Não é quanto ganha. É como gere.

A ideia de que “quem ganha mais vive melhor” acompanha muitos de nós durante anos. Mas a realidade é outra: a verdadeira diferença está na forma como o dinheiro é gerido. Neste artigo apresento a mensagem central do livro Poupar, Investir e Gastar: criar um sistema financeiro simples, realista e adaptado às famílias portuguesas. Falamos sobre a importância de poupar antes de gastar, investir com consistência e gastar com intenção — três pilares que transformam não apenas as contas, mas a qualidade de vida. Se sente que trabalha muito, ganha razoavelmente, mas o dinheiro nunca parece chegar, este é um excelente ponto de partida para recuperar controlo e tranquilidade financeira.

Sérgio Paulo Candeias

1/16/20262 min read

Não é quanto ganha. É como gere.

Durante muito tempo acreditei que as finanças pessoais eram, acima de tudo, uma questão de rendimento. Que quem ganhava mais vivia melhor, com menos stress e mais segurança. A experiência — e a leitura certa no momento certo — mostraram-me que essa ideia está profundamente errada.

Uma das frases que mais me marcou ao longo do meu percurso profissional e pessoal foi esta: não é quanto se ganha, é como se gere o que se ganha. É precisamente essa mensagem que pretendemos passar com o nosso livro, a quem quer, finalmente, pôr ordem nas suas finanças.

O livro tem o mérito raro de tornar simples aquilo que muita gente insiste em complicar.

A ilusão do rendimento

Ao longo da minha carreira tive contacto com realidades financeiras muito diferentes. Pessoas a ganhar 70.000€ por ano completamente sufocadas. Outras, com rendimentos muito inferiores, a viver com tranquilidade e clareza.

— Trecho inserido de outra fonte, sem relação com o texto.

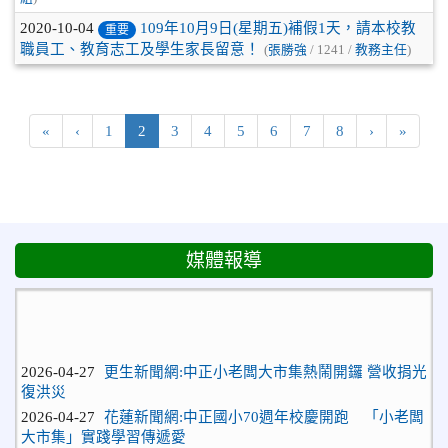
2020-10-04
109年10月9日(星期五)補假1天，請本校教
重要
職員工、教育志工及學生家長留意！
(
張勝強
/ 1241 /
教務主任
)
第一頁
上一頁
(目前頁次)
下一頁
最後
«
‹
1
2
3
4
5
6
7
8
›
»
媒體報導
2026-04-27
更生新聞網:中正小老闆大市集熱鬧開鑼 營收捐光
復洪災
2026-04-27
花蓮新聞網:中正國小70週年校慶開跑 「小老闆
大市集」實踐學習傳遞愛
2026-04-10
更生日報：全校一起說英語！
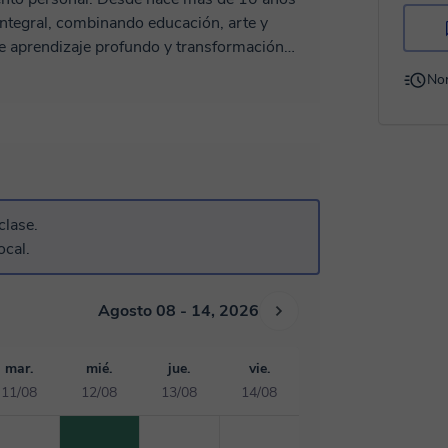
ntegral, combinando educación, arte y
e aprendizaje profundo y transformación
 transpersonal, atención plena (mindfulness),
No
rabajar emociones, autoconocimiento, bienestar
ntadas a
nal, desarrollar mayor conciencia personal,
iar un proceso de crecimiento interior. Cada
de cada estudiante, generando un espacio
clase.
e mis clases combinan reflexión, práctica
ocal.
cotidiana. Las sesiones pueden
onal, técnicas de expresión artística, trabajo
Agosto 08 - 14, 2026
aré encantado de acompañarte en tu proceso.
mar.
mié.
jue.
vie.
11/08
12/08
13/08
14/08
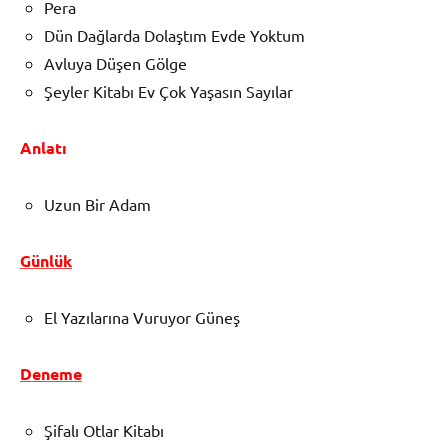
Pera
Dün Dağlarda Dolaştım Evde Yoktum
Avluya Düşen Gölge
Şeyler Kitabı Ev Çok Yaşasın Sayılar
Anlatı
Uzun Bir Adam
Günlük
El Yazılarına Vuruyor Güneş
Deneme
Şifalı Otlar Kitabı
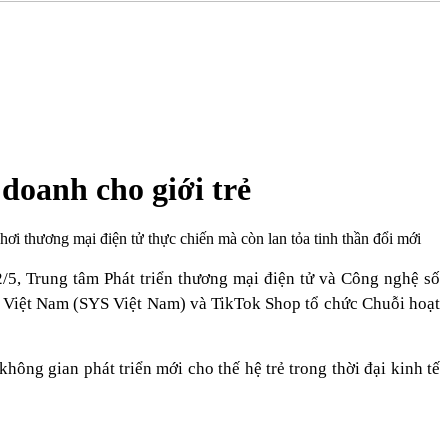
doanh cho giới trẻ
 thương mại điện tử thực chiến mà còn lan tỏa tinh thần đổi mới
5, Trung tâm Phát triển thương mại điện tử và Công nghệ số
 Việt Nam (SYS Việt Nam) và TikTok Shop tổ chức Chuỗi hoạt
ông gian phát triển mới cho thế hệ trẻ trong thời đại kinh tế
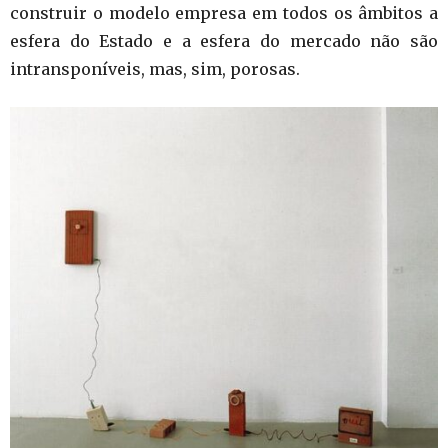
construir o modelo empresa em todos os âmbitos a
esfera do Estado e a esfera do mercado não são
intransponíveis, mas, sim, porosas.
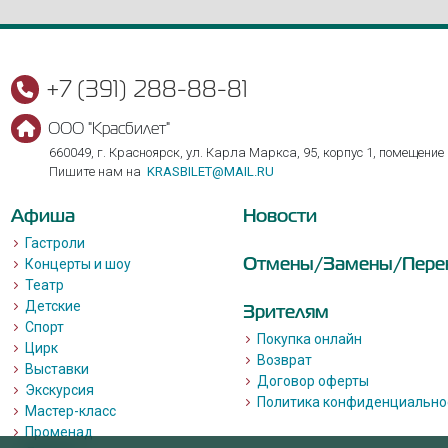
+7 (391) 288-88-81
ООО "Красбилет"
660049, г. Красноярск, ул. Карла Маркса, 95, корпус 1, помещение
Пишите нам на
KRASBILET@MAIL.RU
Афиша
Новости
Гастроли
Отмены/Замены/Пере
Концерты и шоу
Театр
Детские
Зрителям
Спорт
Покупка онлайн
Цирк
Возврат
Выставки
Договор оферты
Экскурсия
Политика конфиденциально
Мастер-класс
Променад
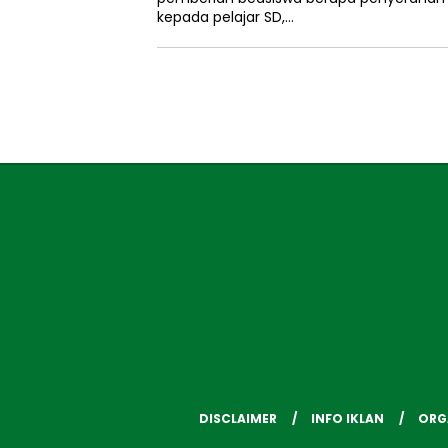
kepada pelajar SD,…
DISCLAIMER
INFO IKLAN
ORG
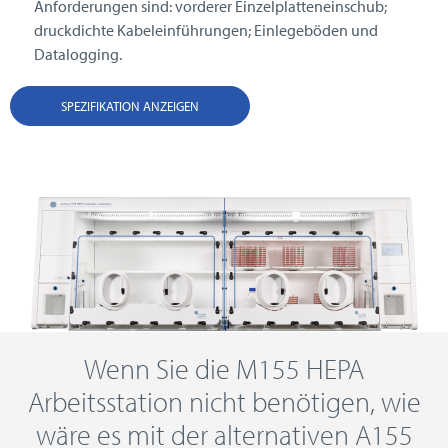
Anforderungen sind: vorderer Einzelplatteneinschub;
druckdichte Kabeleinführungen; Einlegeböden und
Datalogging.
SPEZIFIKATION ANZEIGEN
Wenn Sie die M155 HEPA
Arbeitsstation nicht benötigen, wie
wäre es mit der alternativen A155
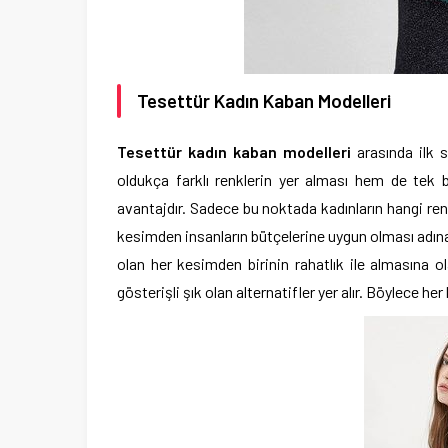
Tesettür Kadın Kaban Modelleri
Tesettür kadın kaban modelleri
arasında ilk s
oldukça farklı renklerin yer alması hem de tek b
avantajdır. Sadece bu noktada kadınların hangi ren
kesimden insanların bütçelerine uygun olması adına 
olan her kesimden birinin rahatlık ile almasına
gösterişli şık olan alternatifler yer alır. Böylece he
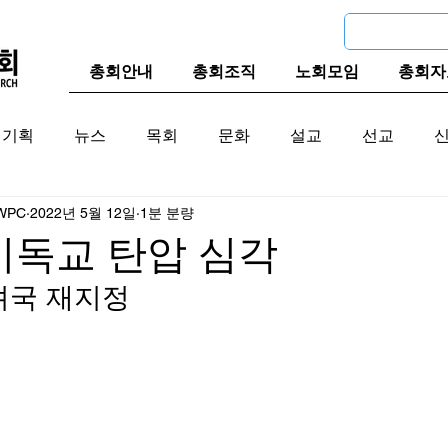
총회안내
총회조직
노회모임
총회자
기획
뉴스
목회
문화
설교
선교
WPC
2022년 5월 12일
1분 분량
교계
한국 교계
교단역사
기독교 탄압 심각
국 재지정 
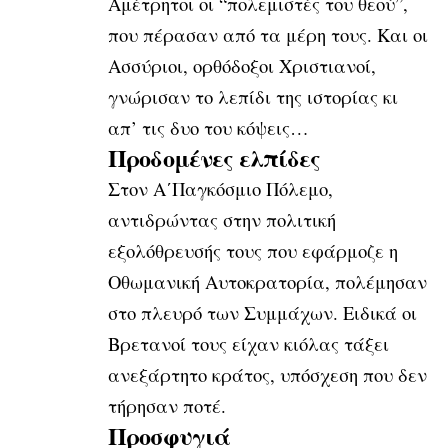
Αμέτρητοι οι “πολεμιστές του θεού”,
που πέρασαν από τα μέρη τους. Και οι
Ασσύριοι, ορθόδοξοι Χριστιανοί,
γνώρισαν το λεπίδι της ιστορίας κι
απ’ τις δυο του κόψεις…
Προδομένες ελπίδες
Στον Α΄Παγκόσμιο Πόλεμο,
αντιδρώντας στην πολιτική
εξολόθρευσής τους που εφάρμοζε η
Οθωμανική Αυτοκρατορία, πολέμησαν
στο πλευρό των Συμμάχων. Ειδικά οι
Βρετανοί τους είχαν κιόλας τάξει
ανεξάρτητο κράτος, υπόσχεση που δεν
τήρησαν ποτέ.
Προσφυγιά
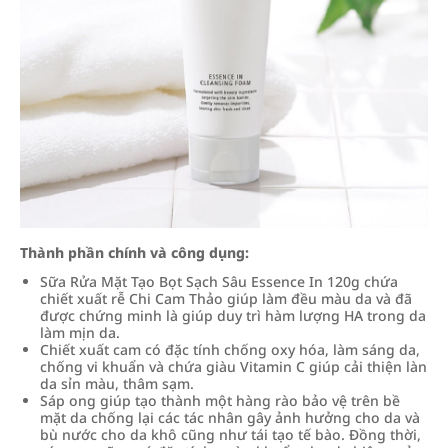
Thành phần chính và công dụng:
Sữa Rửa Mặt Tạo Bọt Sạch Sâu Essence In 120g chứa
chiết xuất rễ Chi Cam Thảo giúp làm đều màu da và đã
được chứng minh là giúp duy trì hàm lượng HA trong da
làm mịn da.
Chiết xuất cam có đặc tính chống oxy hóa, làm sáng da,
chống vi khuẩn và chứa giàu Vitamin C giúp cải thiện làn
da sỉn màu, thâm sạm.
Sáp ong giúp tạo thành một hàng rào bảo vệ trên bề
mặt da chống lại các tác nhân gây ảnh hưởng cho da và
bù nước cho da khô cũng như tái tạo tế bào. Đồng thời,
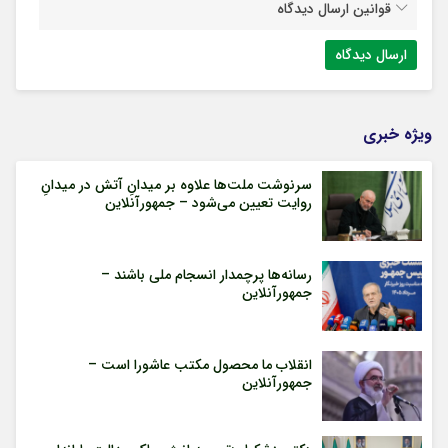
قوانین ارسال دیدگاه
ویژه خبری
سرنوشت ملت‌ها علاوه بر میدانِ آتش در میدانِ
روایت تعیین می‌شود – جمهورآنلاین
رسانه‌ها پرچمدار انسجام ملی باشند –
جمهورآنلاین
انقلاب ما محصول مکتب عاشورا است –
جمهورآنلاین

A diferença não estava no salário.

Estava no sistema.

E é aqui que o nosso livro Poupar, Investir e Gastar se destaca: não vende fórmulas mágicas nem promete riqueza rápida. Ensina, de forma prática, que o dinheiro precisa de regras claras para servir a nossa vida — e não o contrário.

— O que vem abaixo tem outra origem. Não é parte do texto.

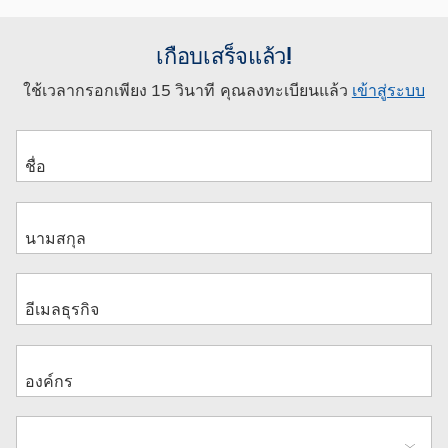
เกือบเสร็จแล้ว!
ใช้เวลากรอกเพียง 15 วินาที คุณลงทะเบียนแล้ว
เข้าสู่ระบบ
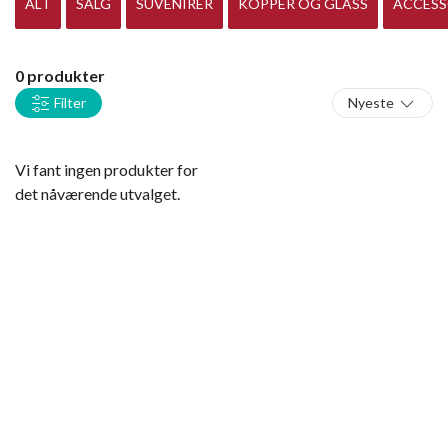
ALT
SALG
SUVENIRER
KOPPER OG GLASS
ACCESS
0 produkter
Filter
Nyeste
Vi fant ingen produkter for
det nåværende utvalget.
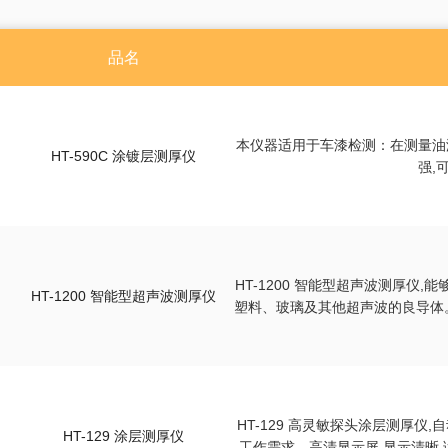
尘埃粒子计数器
风速仪
品名
数字差压计
蓝牙压力计
内窥镜
测厚仪
本仪器适用于车漆检测：在测量油
HT-590C 涂镀层测厚仪
硬度计
强,
噪音计
照度计
PH计
转速表
HT-1200 智能型超声波测厚
分体式测振仪
HT-1200 智能型超声波测厚仪
塑料、玻璃及其他超声波的良导体
数字电参数测量仪表
实际应
HT-129 高灵敏探头涂层测厚仪
HT-129 涂层测厚仪
工作需求。高清显示屏,显示清晰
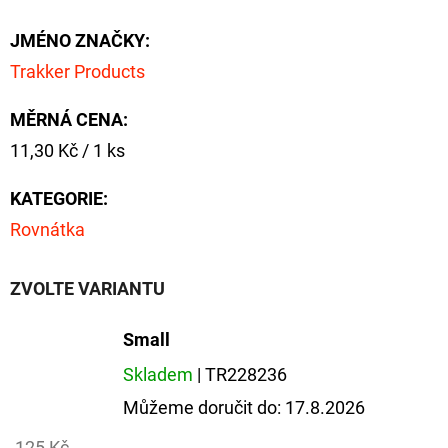
CYBERBARBED
S
JMÉNO ZNAČKY
:
OTVOREM
Trakker Products
36
Kč
Původně:
MĚRNÁ CENA:
40
Kč
Měrná
11,30 Kč / 1 ks
cena:
KATEGORIE
:
Rovnátka
ZVOLTE VARIANTU
Small
Skladem
| TR228236
Můžeme doručit do:
17.8.2026
125 Kč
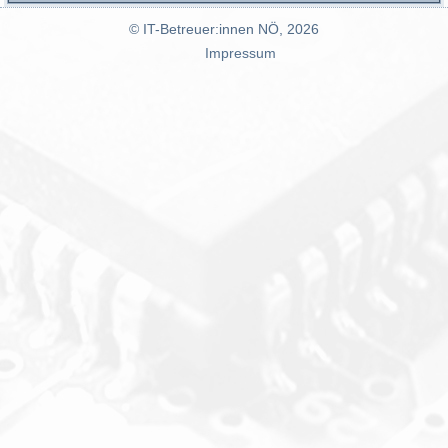
© IT-Betreuer:innen NÖ, 2026
Impressum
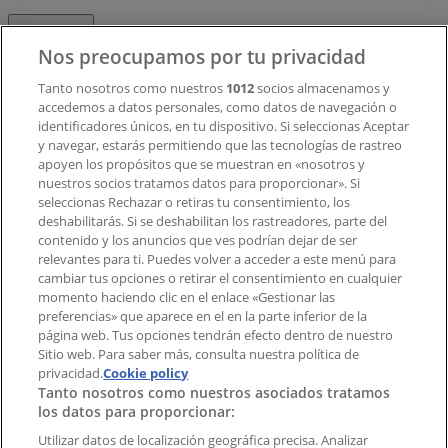
Contacto
Nos preocupamos por tu privacidad
Tanto nosotros como nuestros
1012
socios almacenamos y
accedemos a datos personales, como datos de navegación o
Contacto comercial y de marketing
identificadores únicos, en tu dispositivo. Si seleccionas Aceptar
Tienda mal colocada en el mapa
y navegar, estarás permitiendo que las tecnologías de rastreo
Notificar un folleto
apoyen los propósitos que se muestran en «nosotros y
¿Encontraste un problema en la web o en la
nuestros socios tratamos datos para proporcionar». Si
aplicación?
seleccionas Rechazar o retiras tu consentimiento, los
deshabilitarás. Si se deshabilitan los rastreadores, parte del
contenido y los anuncios que ves podrían dejar de ser
Índices
relevantes para ti. Puedes volver a acceder a este menú para
cambiar tus opciones o retirar el consentimiento en cualquier
momento haciendo clic en el enlace «Gestionar las
preferencias» que aparece en el en la parte inferior de la
Marcas
página web. Tus opciones tendrán efecto dentro de nuestro
Marcas locales
Sitio web. Para saber más, consulta nuestra política de
privacidad.
Negocios
Cookie policy
Tanto nosotros como nuestros asociados tratamos
Negocios cercanos
los datos para proporcionar:
Productos
Productos locales
Utilizar datos de localización geográfica precisa. Analizar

Poupar: a base da paz de espírito

Uma das ideias centrais — e mais negligenciada — é a importância de poupar antes de gastar. Não o que sobra. Antes.

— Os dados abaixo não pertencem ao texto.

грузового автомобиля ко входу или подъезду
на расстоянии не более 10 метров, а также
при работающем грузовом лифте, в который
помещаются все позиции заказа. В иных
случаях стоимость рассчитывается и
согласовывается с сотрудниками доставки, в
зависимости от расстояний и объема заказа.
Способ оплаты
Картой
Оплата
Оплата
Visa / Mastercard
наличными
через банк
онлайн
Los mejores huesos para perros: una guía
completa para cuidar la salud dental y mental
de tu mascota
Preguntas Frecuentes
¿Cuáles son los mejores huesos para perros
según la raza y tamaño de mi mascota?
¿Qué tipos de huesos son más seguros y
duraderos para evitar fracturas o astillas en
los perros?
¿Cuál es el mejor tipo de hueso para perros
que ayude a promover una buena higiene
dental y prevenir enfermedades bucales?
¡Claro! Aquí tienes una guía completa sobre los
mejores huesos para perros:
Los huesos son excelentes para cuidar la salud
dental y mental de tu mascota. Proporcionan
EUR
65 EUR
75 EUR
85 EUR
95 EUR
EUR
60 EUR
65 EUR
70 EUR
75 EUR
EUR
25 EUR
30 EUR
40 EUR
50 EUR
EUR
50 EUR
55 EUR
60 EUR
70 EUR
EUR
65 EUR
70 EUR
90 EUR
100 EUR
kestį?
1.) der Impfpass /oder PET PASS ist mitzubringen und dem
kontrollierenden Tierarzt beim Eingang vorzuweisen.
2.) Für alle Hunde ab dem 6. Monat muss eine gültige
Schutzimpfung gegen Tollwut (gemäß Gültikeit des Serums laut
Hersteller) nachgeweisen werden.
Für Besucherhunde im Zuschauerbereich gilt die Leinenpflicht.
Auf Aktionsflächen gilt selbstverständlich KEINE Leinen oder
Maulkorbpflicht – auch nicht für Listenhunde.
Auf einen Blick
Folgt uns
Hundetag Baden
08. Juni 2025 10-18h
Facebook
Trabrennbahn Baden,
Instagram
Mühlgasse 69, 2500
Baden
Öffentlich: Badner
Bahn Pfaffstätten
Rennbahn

Ter uma reserva financeira muda tudo:

a forma como lidamos com imprevistos,

as decisões profissionais que aceitamos,

o nível de ansiedade com que vivemos o dia-a-dia.

Quando existe uma almofada financeira, um problema continua a ser um problema — mas deixa de ser uma crise.

O livro explica isto de forma muito concreta: poupar não é abdicar da vida, é comprar tranquilidade futura.

Investir: deixar o tempo trabalhar por nós

Outra grande lição — e talvez a mais transformadora — é perceber que investir não é apenas para especialistas nem para quem tem muito dinheiro.

O verdadeiro motor da criação de riqueza não é o valor inicial.

É o tempo.

Quanto mais cedo se começa, mais o dinheiro trabalha sozinho. Os juros compostos fazem o que nenhum esforço humano consegue replicar: crescimento consistente ao longo dos anos.

Aqui, Poupar, Investir e Gastar é particularmente pedagógico ao mostrar que:

investir pode (e deve) ser simples,

a consistência é mais importante do que tentar prever mercados,

e que a falta de conhecimento custa muito mais do que o risco de investir.

Gastar: com intenção, não por impulso

Talvez a parte mais libertadora do livro seja esta: gastar não é errado. Errado é gastar sem intenção.

O dinheiro serve para viver — não apenas para acumular. Mas quando não existem limites claros, o gasto transforma-se facilmente em hábito, compensação emocional ou comparação social.

Quando há um plano:

o prazer deixa de vir com culpa,

as escolhas tornam-se conscientes,

e o dinheiro passa a alinhar-se com aquilo que realmente valorizamos.

Porque este nosso livro.

Recomendo Poupar, Investir e Gastar porque é profundamente realista.

Porque fala para famílias portuguesas, com rendimentos portugueses, num contexto português.

E porque ensina algo essencial que raramente nos explicam: educação financeira é uma competência de vida.

Não é sobre ficar rico.

É sobre viver melhor.

Se sente que trabalha muito, ganha razoavelmente, mas o dinheiro parece nunca chegar — este livro é um excelente ponto de partida.

No fim, voltamos sempre à mesma verdade simples: não é quanto ganha. É como gere.